Switching it up a bit...I think i want to replace the 120mm fans on my H100i and probably the H75 in my SO's machine as well. Looking at the Corsair ML120s...are they any good for static pressure / noise, or no? They are certainly cheaper than many other options.
 

pek

prairie dog
Joined
Nov 7, 2005
Messages
1,264
In my NZXT Phantom 630I use the Noctua NFA-14 pwm (noctua's case fan), 2 in front blowing in with an a/c bulk air filter, an nfa-14 in the bottom blowing in, with the 630 filter, I have the water cooler for my r9 295x2 sandwiched by 2 120 mm noctuas blowing in, another nfa-14 top back blowing out with kind of a tunnel to my noctua cpu cooler, kind of isolating the cpu, and since noctua doesn't make a 200 mm, yet (hint, hint noctua) I use a pair of the nzxt 200's top of case, blowing out.

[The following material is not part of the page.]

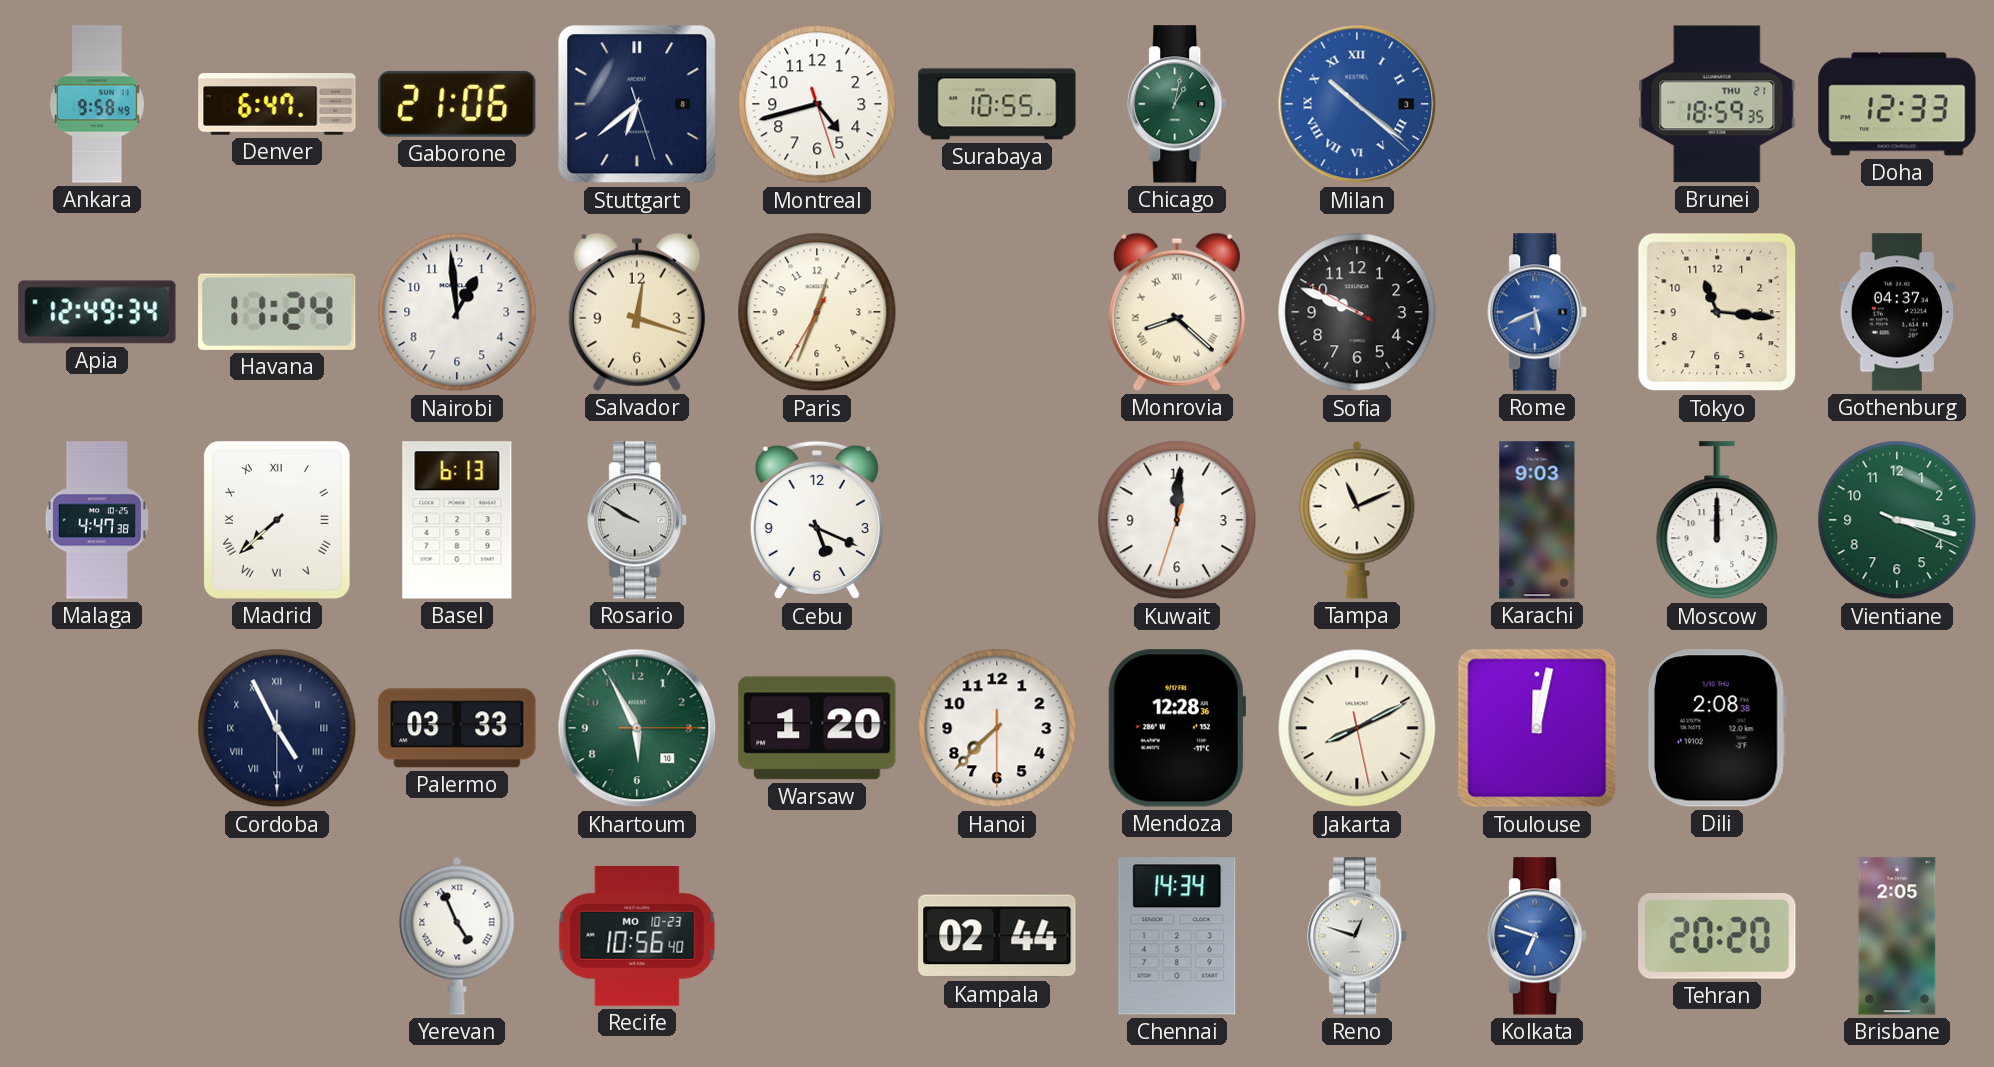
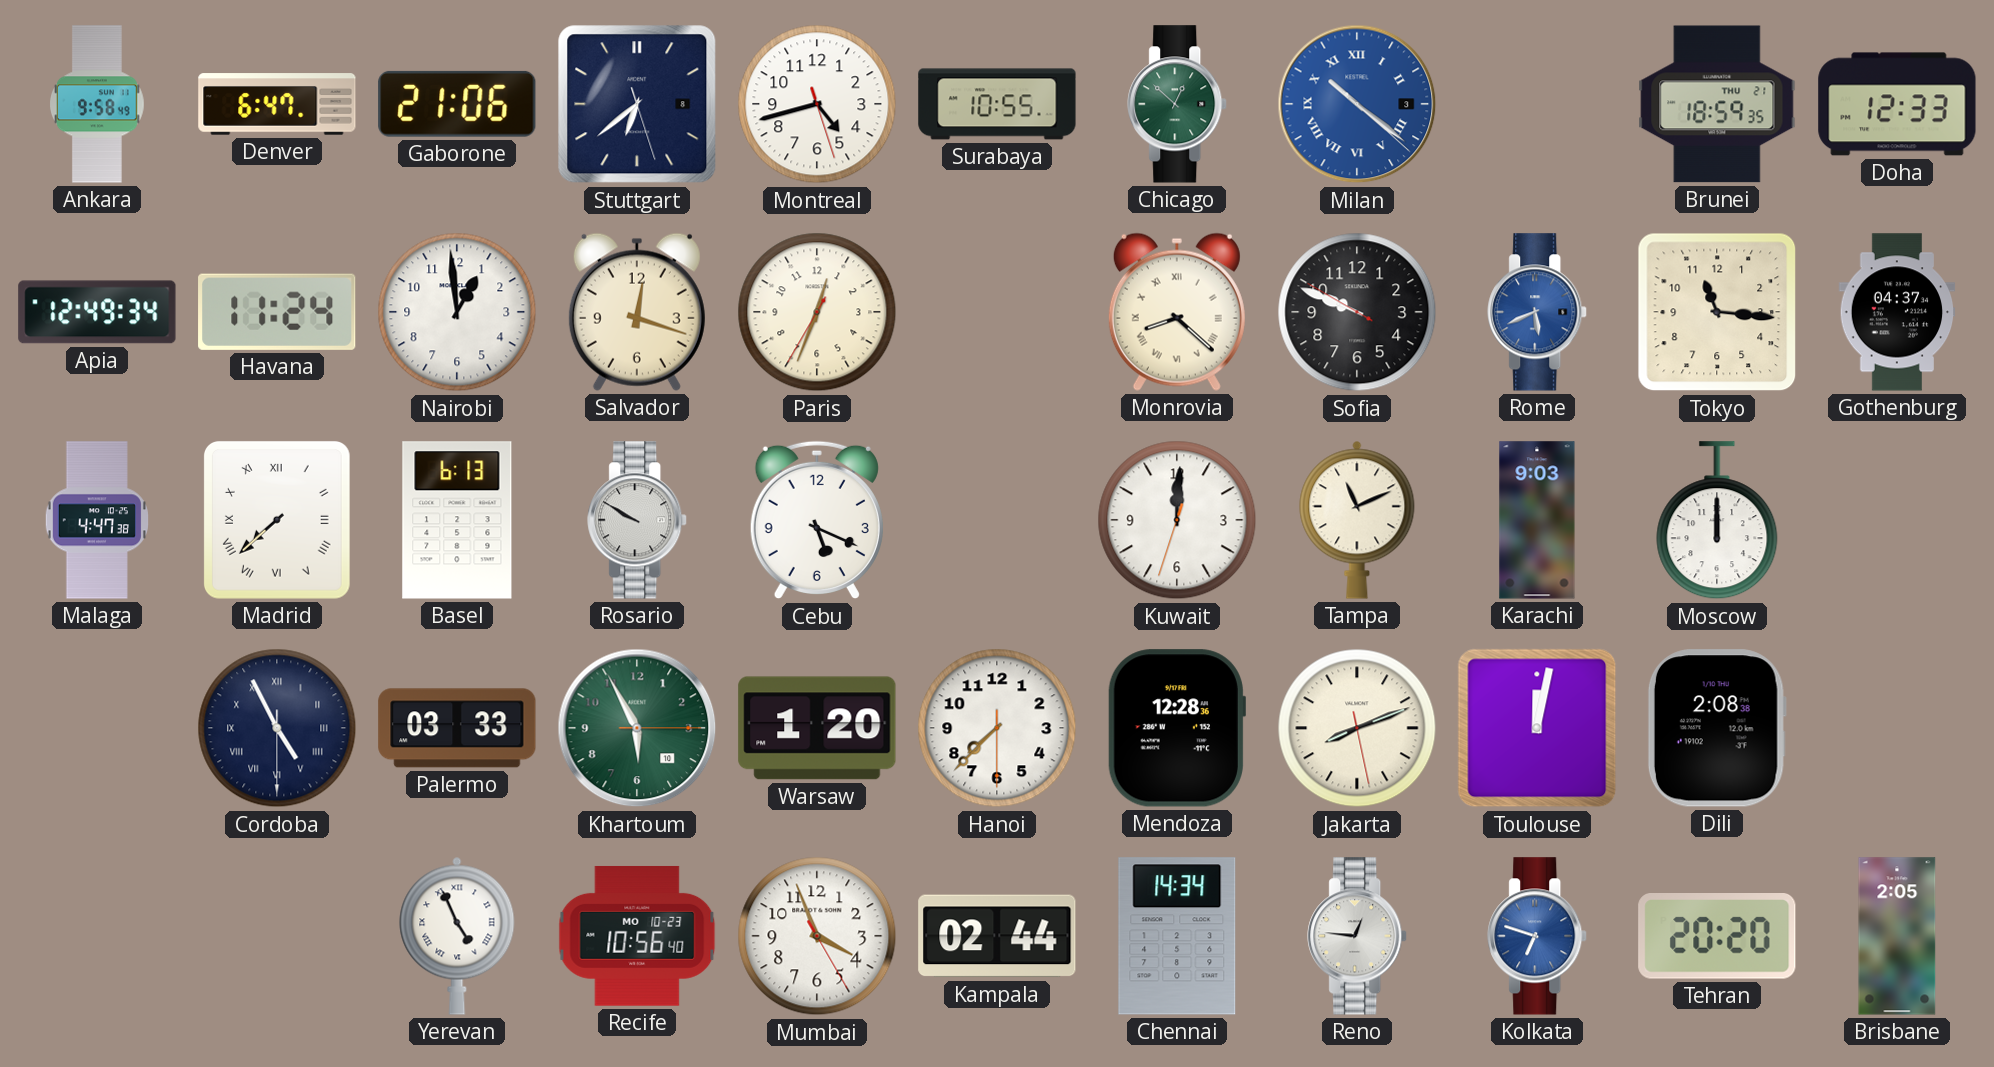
Chicago: 1:02 -> 12:52
Vientiane: 3:17 -> none
Jakarta: 8:10 -> 8:11
Mumbai: none -> 3:56
Reno: 12:48 -> 12:46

I run with positive pressure, helping to push the heat of the gpu out the back. The 200's are just idling to suck out any heat that that manages to rise to the top of the case. I have enough air moving the I can't hear it less than 3 feet away just below ear height. I use Argus monitor to control the noctua case fans, the two 200's are controlled by the fan control built into the 630 and the gpu controls the water cooler fans. Ambient is about 27c, my cpu never goes over 55c, the gpu will hit 70c running one of the burn in programs, but in doom, fo4 or civ 5 the gpu never goes above 60c, so cool and silent. I may have gone a little overboard with the fans and case, but I do have a lot of filters on it and the inside of the case is also pretty dust free. I like it anyway. ymmv. And it is a very big case, I had to build a re-enforced shelf off the side of my desk to hold it about a foot off the floor and away from most of the dust. As an old friend of mine said, "if it's worth engineering, it's worth over-engineering".